**Record extracts:**
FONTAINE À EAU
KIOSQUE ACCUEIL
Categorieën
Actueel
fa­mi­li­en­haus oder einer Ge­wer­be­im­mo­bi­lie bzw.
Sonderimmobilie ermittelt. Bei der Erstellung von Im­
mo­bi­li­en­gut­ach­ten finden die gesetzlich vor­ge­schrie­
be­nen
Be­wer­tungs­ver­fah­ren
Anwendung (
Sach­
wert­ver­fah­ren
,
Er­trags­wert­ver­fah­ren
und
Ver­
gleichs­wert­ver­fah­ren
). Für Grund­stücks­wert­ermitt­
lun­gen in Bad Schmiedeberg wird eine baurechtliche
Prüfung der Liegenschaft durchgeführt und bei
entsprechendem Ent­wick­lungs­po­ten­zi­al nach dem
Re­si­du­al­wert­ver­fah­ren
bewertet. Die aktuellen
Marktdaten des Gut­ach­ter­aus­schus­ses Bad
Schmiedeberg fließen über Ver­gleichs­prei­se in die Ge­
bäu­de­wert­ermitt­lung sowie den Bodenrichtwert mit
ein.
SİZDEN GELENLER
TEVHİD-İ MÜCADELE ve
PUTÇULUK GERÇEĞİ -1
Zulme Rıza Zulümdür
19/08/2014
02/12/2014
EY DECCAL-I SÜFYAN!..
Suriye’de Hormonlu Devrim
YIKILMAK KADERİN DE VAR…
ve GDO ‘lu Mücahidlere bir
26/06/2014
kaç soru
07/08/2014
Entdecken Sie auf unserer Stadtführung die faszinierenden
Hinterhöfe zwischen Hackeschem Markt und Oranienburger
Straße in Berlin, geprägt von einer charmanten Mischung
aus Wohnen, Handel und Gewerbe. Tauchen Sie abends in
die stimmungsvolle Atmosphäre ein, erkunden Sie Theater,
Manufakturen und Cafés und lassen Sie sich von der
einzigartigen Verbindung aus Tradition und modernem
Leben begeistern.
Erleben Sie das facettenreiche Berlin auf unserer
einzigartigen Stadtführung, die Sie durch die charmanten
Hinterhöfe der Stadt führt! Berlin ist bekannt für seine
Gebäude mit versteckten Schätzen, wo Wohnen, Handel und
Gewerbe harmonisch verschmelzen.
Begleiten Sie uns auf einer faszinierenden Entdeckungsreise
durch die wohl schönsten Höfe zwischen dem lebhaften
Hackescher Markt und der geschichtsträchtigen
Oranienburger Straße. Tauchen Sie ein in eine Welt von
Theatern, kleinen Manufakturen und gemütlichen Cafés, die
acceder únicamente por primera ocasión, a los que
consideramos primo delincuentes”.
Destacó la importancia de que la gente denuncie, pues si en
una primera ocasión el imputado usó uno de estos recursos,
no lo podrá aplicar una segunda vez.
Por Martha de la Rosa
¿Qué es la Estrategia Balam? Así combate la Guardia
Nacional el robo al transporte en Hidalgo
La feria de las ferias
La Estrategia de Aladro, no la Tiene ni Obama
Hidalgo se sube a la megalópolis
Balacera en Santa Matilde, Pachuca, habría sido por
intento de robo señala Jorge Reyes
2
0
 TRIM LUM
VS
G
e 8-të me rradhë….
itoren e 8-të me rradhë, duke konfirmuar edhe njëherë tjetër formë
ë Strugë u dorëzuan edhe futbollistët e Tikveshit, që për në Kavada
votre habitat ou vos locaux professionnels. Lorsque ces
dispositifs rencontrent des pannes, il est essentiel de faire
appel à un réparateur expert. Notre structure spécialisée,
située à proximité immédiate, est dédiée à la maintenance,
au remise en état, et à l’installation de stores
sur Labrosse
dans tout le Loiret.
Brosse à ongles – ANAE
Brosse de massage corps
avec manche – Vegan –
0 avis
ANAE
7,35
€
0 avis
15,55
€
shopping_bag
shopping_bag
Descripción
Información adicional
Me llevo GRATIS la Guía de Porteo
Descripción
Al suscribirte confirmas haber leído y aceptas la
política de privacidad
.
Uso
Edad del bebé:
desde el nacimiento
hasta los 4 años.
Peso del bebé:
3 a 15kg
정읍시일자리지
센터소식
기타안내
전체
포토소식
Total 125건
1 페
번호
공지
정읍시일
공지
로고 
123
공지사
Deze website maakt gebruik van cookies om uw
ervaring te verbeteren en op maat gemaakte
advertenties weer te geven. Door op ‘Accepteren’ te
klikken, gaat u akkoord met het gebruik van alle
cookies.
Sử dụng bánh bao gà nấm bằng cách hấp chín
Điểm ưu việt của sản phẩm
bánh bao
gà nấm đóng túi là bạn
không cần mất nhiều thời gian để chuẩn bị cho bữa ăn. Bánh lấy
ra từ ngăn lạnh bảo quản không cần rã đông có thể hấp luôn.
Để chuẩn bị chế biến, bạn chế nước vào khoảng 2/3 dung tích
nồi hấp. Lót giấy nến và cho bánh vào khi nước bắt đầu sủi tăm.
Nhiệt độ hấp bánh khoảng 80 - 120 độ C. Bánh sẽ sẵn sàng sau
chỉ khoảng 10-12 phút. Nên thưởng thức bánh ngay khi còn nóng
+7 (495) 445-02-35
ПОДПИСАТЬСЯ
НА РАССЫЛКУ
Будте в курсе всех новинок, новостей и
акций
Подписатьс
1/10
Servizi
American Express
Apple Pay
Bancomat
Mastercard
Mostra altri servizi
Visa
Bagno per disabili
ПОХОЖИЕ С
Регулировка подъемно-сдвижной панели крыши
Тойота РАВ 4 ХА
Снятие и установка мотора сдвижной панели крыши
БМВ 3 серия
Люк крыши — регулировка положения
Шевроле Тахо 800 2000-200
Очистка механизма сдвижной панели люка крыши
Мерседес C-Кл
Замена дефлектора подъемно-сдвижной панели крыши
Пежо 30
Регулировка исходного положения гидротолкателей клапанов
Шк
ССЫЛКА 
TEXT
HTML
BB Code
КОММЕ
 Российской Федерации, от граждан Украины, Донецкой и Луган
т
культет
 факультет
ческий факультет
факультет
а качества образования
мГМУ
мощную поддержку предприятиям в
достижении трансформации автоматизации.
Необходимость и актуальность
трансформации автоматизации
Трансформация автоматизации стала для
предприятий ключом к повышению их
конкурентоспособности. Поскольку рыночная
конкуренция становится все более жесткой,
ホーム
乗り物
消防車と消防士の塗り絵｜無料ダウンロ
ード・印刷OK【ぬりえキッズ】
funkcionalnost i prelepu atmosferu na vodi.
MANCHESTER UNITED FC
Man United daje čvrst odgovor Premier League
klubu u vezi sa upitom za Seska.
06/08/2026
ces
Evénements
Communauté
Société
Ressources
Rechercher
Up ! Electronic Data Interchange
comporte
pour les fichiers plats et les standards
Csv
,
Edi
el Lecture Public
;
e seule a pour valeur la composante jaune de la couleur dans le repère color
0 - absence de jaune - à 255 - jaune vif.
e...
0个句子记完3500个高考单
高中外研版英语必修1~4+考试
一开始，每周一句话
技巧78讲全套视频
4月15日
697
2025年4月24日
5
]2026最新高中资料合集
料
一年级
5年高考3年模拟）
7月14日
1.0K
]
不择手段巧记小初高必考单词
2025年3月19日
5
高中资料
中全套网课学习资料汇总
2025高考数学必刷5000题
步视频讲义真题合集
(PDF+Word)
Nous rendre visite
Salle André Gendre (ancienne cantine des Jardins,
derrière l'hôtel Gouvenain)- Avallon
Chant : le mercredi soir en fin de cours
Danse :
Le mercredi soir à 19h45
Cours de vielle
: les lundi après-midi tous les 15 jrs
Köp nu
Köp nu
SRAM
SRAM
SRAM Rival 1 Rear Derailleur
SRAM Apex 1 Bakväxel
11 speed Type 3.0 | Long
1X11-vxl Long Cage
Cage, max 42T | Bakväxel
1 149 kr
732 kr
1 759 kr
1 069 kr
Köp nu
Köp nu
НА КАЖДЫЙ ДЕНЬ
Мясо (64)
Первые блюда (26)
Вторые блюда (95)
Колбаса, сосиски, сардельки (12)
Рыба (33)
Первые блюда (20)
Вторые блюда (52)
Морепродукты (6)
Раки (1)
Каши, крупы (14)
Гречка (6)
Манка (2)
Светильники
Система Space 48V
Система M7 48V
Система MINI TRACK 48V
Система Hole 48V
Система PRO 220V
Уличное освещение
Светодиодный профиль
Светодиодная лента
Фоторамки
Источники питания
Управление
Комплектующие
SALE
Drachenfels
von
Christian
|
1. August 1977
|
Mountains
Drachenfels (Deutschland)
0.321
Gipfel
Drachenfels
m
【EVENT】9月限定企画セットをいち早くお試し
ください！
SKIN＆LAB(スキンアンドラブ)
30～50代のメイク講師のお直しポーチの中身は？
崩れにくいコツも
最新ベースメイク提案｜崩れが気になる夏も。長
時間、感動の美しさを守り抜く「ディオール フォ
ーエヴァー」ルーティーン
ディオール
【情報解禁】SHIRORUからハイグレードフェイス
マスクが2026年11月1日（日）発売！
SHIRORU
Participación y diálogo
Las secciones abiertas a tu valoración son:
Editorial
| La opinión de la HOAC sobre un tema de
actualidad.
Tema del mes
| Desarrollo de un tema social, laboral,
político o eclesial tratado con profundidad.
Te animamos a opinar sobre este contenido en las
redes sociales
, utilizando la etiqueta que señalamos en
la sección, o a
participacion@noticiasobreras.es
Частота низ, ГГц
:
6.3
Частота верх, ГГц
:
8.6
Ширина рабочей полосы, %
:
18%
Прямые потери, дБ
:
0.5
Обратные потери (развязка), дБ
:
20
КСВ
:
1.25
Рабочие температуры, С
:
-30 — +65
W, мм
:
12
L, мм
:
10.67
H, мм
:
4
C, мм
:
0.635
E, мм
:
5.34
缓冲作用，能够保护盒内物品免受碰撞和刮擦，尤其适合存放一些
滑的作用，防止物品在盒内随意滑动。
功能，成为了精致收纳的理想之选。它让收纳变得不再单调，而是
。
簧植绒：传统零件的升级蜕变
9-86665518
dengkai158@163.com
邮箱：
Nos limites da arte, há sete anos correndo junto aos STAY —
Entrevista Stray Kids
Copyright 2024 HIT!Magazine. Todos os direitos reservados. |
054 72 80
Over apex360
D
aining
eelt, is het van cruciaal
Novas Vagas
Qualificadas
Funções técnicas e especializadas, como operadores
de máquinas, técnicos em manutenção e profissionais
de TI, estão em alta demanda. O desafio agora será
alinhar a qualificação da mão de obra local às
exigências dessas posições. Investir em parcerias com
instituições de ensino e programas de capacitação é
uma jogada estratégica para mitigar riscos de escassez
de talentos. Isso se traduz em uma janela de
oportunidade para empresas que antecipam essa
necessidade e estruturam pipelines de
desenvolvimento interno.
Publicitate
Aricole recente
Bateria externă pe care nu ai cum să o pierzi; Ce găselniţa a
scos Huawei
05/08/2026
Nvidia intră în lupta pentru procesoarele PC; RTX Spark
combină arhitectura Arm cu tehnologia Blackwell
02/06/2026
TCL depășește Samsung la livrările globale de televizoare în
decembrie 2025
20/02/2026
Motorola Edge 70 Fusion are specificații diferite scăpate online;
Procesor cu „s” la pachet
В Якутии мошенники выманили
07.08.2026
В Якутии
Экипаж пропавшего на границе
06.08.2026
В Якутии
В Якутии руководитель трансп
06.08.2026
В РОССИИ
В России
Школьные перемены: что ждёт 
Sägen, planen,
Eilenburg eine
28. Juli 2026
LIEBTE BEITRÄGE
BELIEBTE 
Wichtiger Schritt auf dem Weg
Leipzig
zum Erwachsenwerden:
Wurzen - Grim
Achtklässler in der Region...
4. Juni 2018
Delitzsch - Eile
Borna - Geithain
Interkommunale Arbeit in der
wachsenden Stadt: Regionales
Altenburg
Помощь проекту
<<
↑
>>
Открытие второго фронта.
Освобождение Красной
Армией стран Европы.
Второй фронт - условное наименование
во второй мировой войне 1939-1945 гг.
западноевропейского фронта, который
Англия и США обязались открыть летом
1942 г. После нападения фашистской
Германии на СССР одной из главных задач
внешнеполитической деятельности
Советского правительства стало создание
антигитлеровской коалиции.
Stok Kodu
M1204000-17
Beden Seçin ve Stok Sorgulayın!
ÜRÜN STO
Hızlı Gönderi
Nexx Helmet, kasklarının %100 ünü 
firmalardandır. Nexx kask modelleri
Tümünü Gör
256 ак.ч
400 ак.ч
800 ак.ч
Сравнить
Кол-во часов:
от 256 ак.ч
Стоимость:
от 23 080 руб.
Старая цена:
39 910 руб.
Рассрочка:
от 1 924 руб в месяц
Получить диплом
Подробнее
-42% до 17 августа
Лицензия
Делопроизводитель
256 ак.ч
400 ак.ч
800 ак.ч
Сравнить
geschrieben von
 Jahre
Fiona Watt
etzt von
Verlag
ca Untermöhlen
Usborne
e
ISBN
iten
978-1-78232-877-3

**Action item:** The task calls for every line of the material that contains the string "khoảng".

**Your solution:**
Để chuẩn bị chế biến, bạn chế nước vào khoảng 2/3 dung tích
Nhiệt độ hấp bánh khoảng 80 - 120 độ C. Bánh sẽ sẵn sàng sau
chỉ khoảng 10-12 phút. Nên thưởng thức bánh ngay khi còn nóng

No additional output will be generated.